以下に本発明の色むら検査装置によって検出された、微妙なむらの検出画像を、図19〜図21に示す。図19(b)、)(d)、図20の下、図21の下の画像が本実施形態の検査装置で処理を行った画像であり、むらがはっきりと認識できる。
特に、液晶用ガラスパネルの塗布を対象として、人間のむらの官能における明度差と、大きさに対する知覚特性を基に、不均一部分の抽出と、色むらの検査を行うために効果的である。

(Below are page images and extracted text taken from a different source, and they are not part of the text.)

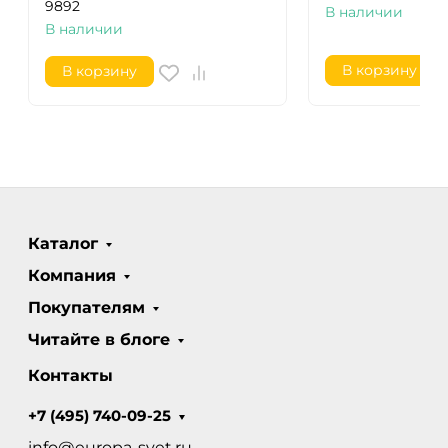
9892
В наличии
В наличии
В корзину
В корзину
Каталог
Компания
Покупателям
Читайте в блоге
Контакты
+7 (495) 740-09-25
info@europa-svet.ru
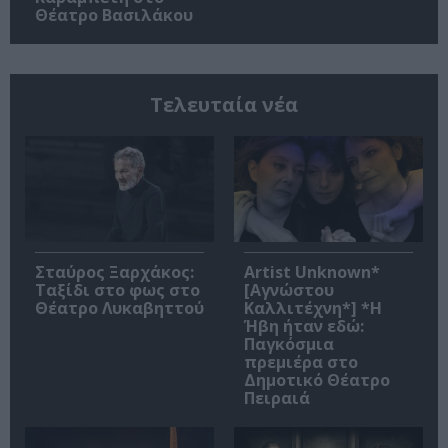
Θέατρο Βασιλάκου
Τελευταία νέα
Σταύρος Ξαρχάκος:
Artist Unknown*
Ταξίδι στο φως στο
[Αγνώστου
Θέατρο Λυκαβηττού
Καλλιτέχνη*] *Η
Ήβη ήταν εδώ:
Παγκόσμια
πρεμιέρα στο
Δημοτικό Θέατρο
Πειραιά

さらに、不均一部分抽出アルゴリズムは、種々の色むらに対して有効で、例え、テクスチャ成分があるものにも適用ができる。
Claims (3)
- 色むら検査装置において、スキャン方向と直角に1次元配列された各素子からスキャンして得られる標準画像からの情報を実値とし、得られた実値の最高値と同一となるように、各実値に掛ける補正係数を各素子ごとに算出し、
検査対象から得られた画像情報において、同位置の素子から得られる実値に対して、標準画像から算出した同位置の素子の該補正係数を、各素子ごとに演算処理して補正することを特徴とする色むら検査装置。 - 検査対象からの入力光をフィルタを介在させてカメラに入力する光量を調整するとともに、
カメラからの入力に10bitを用いた後、8bitに情報を減らした特徴空間を形成する処理をし、該特徴空間において前記補正係数を各素子ごとに算出することを特徴とする請求項1に記載の色むら検査装置。 - カラー画像からこのカラー画像における色の出現頻度情報を持つカラーヒストグラムを作成し、得られたカラーヒストグラムから前記出現頻度情報を抽出し、この抽出された頻度の低い部分を前記カラー画像における色の不均一部分として検出するとともに、頻度の高い部分を前記カラー画像における色の均一部分として検出し、
前記不均一部分に補正係数を掛けて均一部分となるように補正処理することを特徴とする色むら検査装置。